BUSINESS IN INTERIOR PLAINS
AVAILABLE LAND SPACE FOR FARMING
The Interior Plains is located towards the west of Canada, located between the Western Cordillera and the Canadian shield. It covers parts of Alberta, Saskatchewan and Manitoba. The plains make up about 18% of Canada's land. The Interior Plains are generally flat in elevation with some low hills, and contains wetlands. The Interior Plains have many important industries. For example, the mining industry provides jobs for several people living in the region. The main natural resources found in the Plains are oil, natural gas and coal. However, the Interior Plains are most commonly known for the farming industry. The agriculture industry provides people all over the Interior Plains with jobs and contains most of Canada's farmland.
This graph shows the location of the regions of Canada. The Interior Plains are coloured in orange.
Although most of the land with suitable farming conditions has been occupied, more land that is convenient for farming has been discovered in the southern parts of Alberta, Saskatchewan and Manitoba, recently. Owning farming land has many advantages, such as, self-employment and control over business choices. Some fear the risk of their crops not growing due to unsuitable surroundings, but the Interior Plains offers some of the most convenient conditions for agricultural industries.
For agriculture growth, the climate plays a big role as there needs to be warm summers and enough rainfall for crops to grow. The climate in the Plains is very diverse. The weather towards the north is significantly different than the weather towards the south. In the northern parts of the Interior Plains the winters are long and cold. The summers are short and cool. However, in the southern part where most of the farming happens, the winters are cold and summers are long and hot. The hot summers are good for farming because for crops to grow there needs to be a lot of sunlight. The Interior Plains are further away from oceans so they receive less precipitation compared to provinces closer to water. For instance, Vancouver, which is close to the ocean, receives 57.3 inches (1457 mm) of rainfall yearly, whereas, Calgary gets about 16.5 inches (419 mm). Due to the lack of precipitation in the Plains it can have a negative impact on crops. To make up for this the Interior Plains have an aquifer system which provides water.

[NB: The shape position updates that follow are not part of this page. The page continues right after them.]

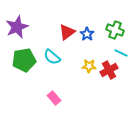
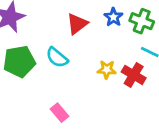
blue star: (87, 34) -> (113, 17), moved
red cross: (109, 70) -> (134, 75), turned -30

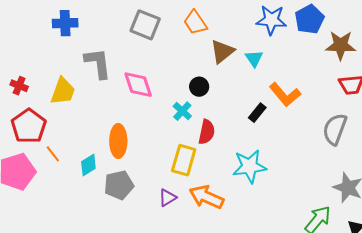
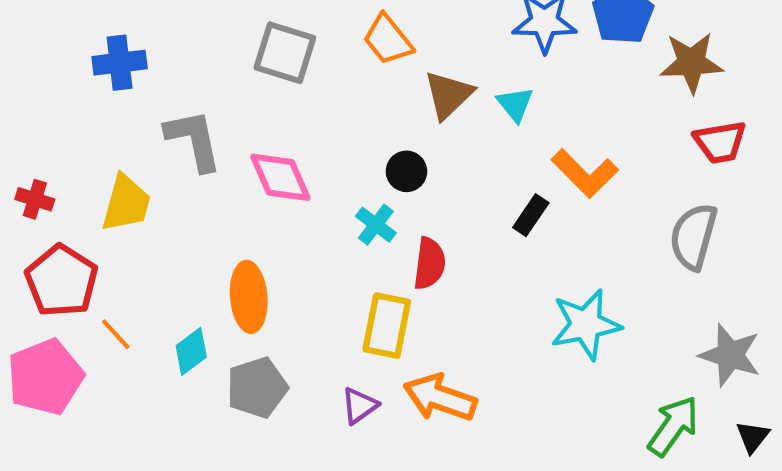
cyan star: (250, 166) -> (586, 325), moved

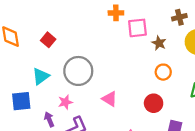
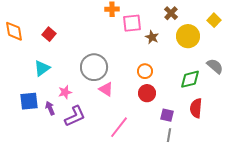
brown cross: (179, 17) -> (171, 13), turned -32
gray circle: (78, 71) -> (94, 67), moved
orange circle: (163, 72) -> (145, 71), moved
blue square: (21, 101) -> (29, 101), moved

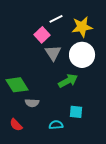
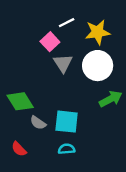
green arrow: (68, 81) -> (111, 99), moved
gray semicircle: (32, 103) -> (38, 123), turned 32
cyan square: (76, 112) -> (67, 122), moved, size x1.5

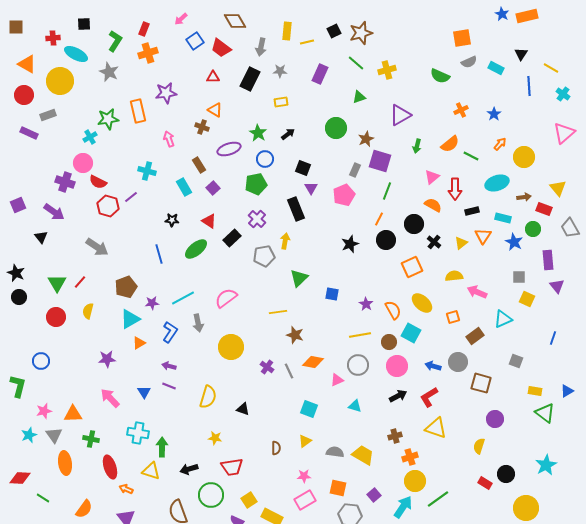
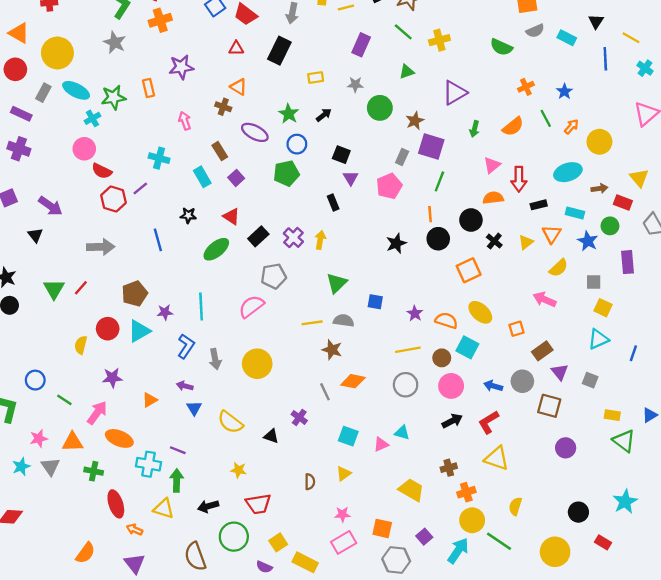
cyan ellipse: (76, 54) -> (76, 90), moved
gray star: (280, 71) -> (355, 85), moved
orange rectangle: (138, 111) -> (149, 88), size x0.7
gray rectangle: (48, 115) -> (43, 93), turned -42
purple ellipse: (229, 149) -> (255, 132), turned 45
green line: (471, 156) -> (546, 118), moved, turned 35
purple cross: (65, 182) -> (19, 149), moved
orange semicircle: (433, 205) -> (493, 198), turned -36
black rectangle: (296, 209) -> (333, 203), size x0.6
purple cross: (257, 219) -> (293, 238), moved
orange line: (379, 219) -> (430, 214), turned -32
gray arrow: (97, 247) -> (101, 247), turned -35
blue line: (159, 254) -> (158, 240), moved
gray pentagon: (264, 256) -> (274, 276), moved
yellow semicircle: (454, 276) -> (559, 268), moved, turned 144
purple triangle: (557, 286) -> (560, 372), moved
cyan line: (183, 298) -> (201, 306), turned -65
orange semicircle: (393, 310) -> (446, 320), turned -42
yellow semicircle: (88, 311) -> (81, 345), moved
red circle: (56, 317) -> (108, 329), moved
cyan triangle: (503, 319) -> (598, 339), moved
gray arrow: (198, 323) -> (215, 359), moved
orange triangle: (139, 343) -> (150, 400), moved
purple cross: (267, 367) -> (299, 417), moved
pink triangle: (337, 380) -> (381, 444), moved
purple line: (169, 386) -> (178, 450), moved
blue triangle: (144, 392) -> (194, 408), moved
yellow semicircle: (208, 397) -> (230, 422), turned 110
pink arrow: (110, 398) -> (97, 413), moved, turned 80
yellow semicircle: (479, 446) -> (515, 506), moved
gray semicircle: (335, 452) -> (344, 320), moved
orange ellipse: (65, 463) -> (119, 438), moved, turned -60
red rectangle: (485, 483) -> (603, 542), moved
green line: (43, 498) -> (64, 400), moved
green line: (438, 499) -> (499, 541), turned 70
yellow circle: (526, 508) -> (555, 552), moved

In these three graphs we can see that each province does not experience harsh winters and has hot summers. The graphs also portray the amount of precipitation each province gets on average. By looking at these graphs we can notice that the highest amount of precipitation ranges from 70-90 mm, mainly during the months of June and July. The amount of precipitation in winter and fall ranges from 15-20 mm which is very low.

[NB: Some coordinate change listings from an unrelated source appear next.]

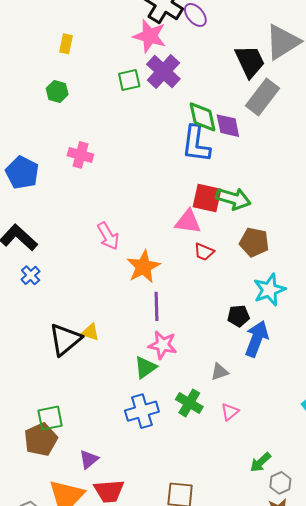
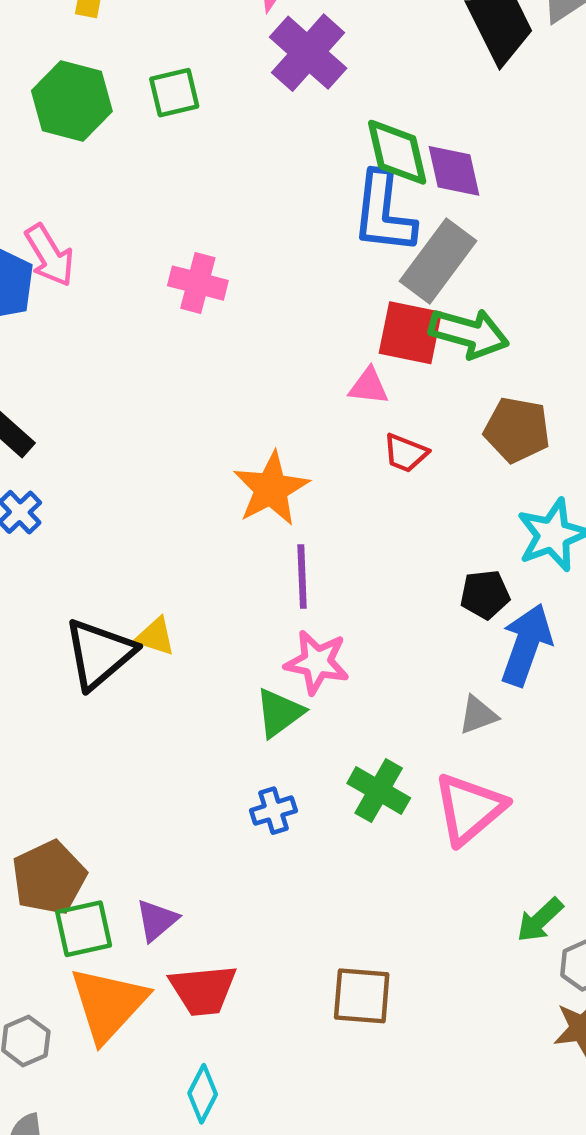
green square: (129, 80) -> (174, 93), moved
green hexagon: (57, 91) -> (72, 101), size x1.6
gray rectangle: (263, 97) -> (438, 261), moved
pink cross: (80, 155) -> (198, 283), moved
pink triangle: (188, 222) -> (369, 386), size x0.7
pink arrow: (108, 236) -> (50, 255), moved
gray triangle: (220, 372) -> (478, 715), moved
blue cross: (142, 411) -> (273, 811), size x0.6
pink triangle: (230, 412) -> (469, 809), size x1.8
green square: (50, 418) -> (84, 929), moved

Towards the northern part of the Interior Plains it is flat and treeless. It is covered in dwarf shrubs, sedges and herbs. This area is not suitable for farming as the subsoil is permanently frozen. The northern parts of the Plains contains many coniferous and evergreen trees. These trees don't shed many needles, therefore, the layer that contains the humus is very little. The southern part of the Interior Plains is covered mainly in different types of grass which can sometimes grow very tall. Most of the grasses that grow there consist of Porcupine, Bluestem and June. Several different crops are grown in this region, such as, wheat, barely, flax, oats, canola, mustard, potatoes, corn and sugar beets.
Farming requires great quality of soil which the Interior Plains offers. The region's fertile soil was formed due to glaciation. When the glaciers melted it formed a large lake. The lake caused the water to rise, thus, the water drained to the ocean. The bottom of the lake was plastered in sediments and the former lake developed into a flat land. Soil had developed over the sediments and was rich. Due to the glaciation, fertile soil was formed, which has made the Interior Plains a great region for farming.

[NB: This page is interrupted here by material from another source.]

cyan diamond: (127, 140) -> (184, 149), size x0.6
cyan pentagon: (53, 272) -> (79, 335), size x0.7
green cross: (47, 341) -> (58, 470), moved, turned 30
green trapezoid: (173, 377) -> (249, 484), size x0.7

The Interior Plains mainly contains sedimentary rocks. These sedimentary rocks were formed millions of years ago. A long time ago the Plains were covered in shallow seas in which sediments from the Canadian Shield and Rocky Mountains were deposited. Over a long period these sediments gradually built up and then compacted together to form sedimentary rocks. These sedimentary rocks are beneficial to the agriculture industry since they have provided fertile soils.
The Interior Plains may face many changes in its climate over the years, some that may positively and negatively affect the farming industry. The weather in the Plains has been gradually warming up. In the past 30 years, the northern parts have seen the weather rise during the winter. The weather has been expected to continue rising, specifically for the southern parts of the Interior Plains. Moreover, the risk for heat extremes and droughts will increase due to the warmer climate, which may affect the appropriateness of crops such as, wheat, barely and corn. Northern areas may receive more precipitation, whereas, southern areas may receive fewer rainfall. This has both a positive and negative impact because the northern parts of the Plains may have suitable conditions for farming in the future, but the southern parts may not.
Impact On Agriculture
- Decreases in organic carbon in soil
- Decreases in moisture of soil and water availability
- Growth of weeds due to high temperatures and lack of precipitation
- More farming in northern parts of the Plains
In this video, farmers discuss the agriculture industry in Alberta. They share the types of variety of crops grown there, and how farming is beneficial to the economy and themselves. The video states that Alberta, alone, exports $8 billion in agricultural products, which shows how successful the farming industry is in the the Interior Plains. They also share how the products grown come from a clean and reliable environment. In this video we can see how countries such as, China and Japan rely heavily on crops grown in the Plains. We also see how Canada's agriculture industry continues to grow
Risk Of Natural Disasters
The Plains don't experience many natural disasters, but there have been many occurrences of droughts. These droughts occur due to the lack of precipitation which causes drier climate. Southern parts of Alberta, Saskatchewan and to some extent southern Manitoba are the most prone to droughts. The amount of droughts in this region may not reduce as the temperatures will continue to rise and the precipitation levels may be even lower in the future. This causes a risk to the agriculture industry as droughts lead to soil erosion and plants need precipitation to survive. If the droughts continue to happen it could put the farming industry at risk.
In this picture we can see that Alberta and Saskatchewan are the main provinces in which droughts occur due to lower levels of precipitation compared to the rest of the provinces.
Although, the Interior Plains are not perfect it still remains an ideal region for farming. Even though there is not a lot of rainfall, the region does have an aquifer system to provide water for crops. The Plains have long warm summers and fertile soil. Therefore, the Interior Plains does have suitable conditions for farming and will not disappoint.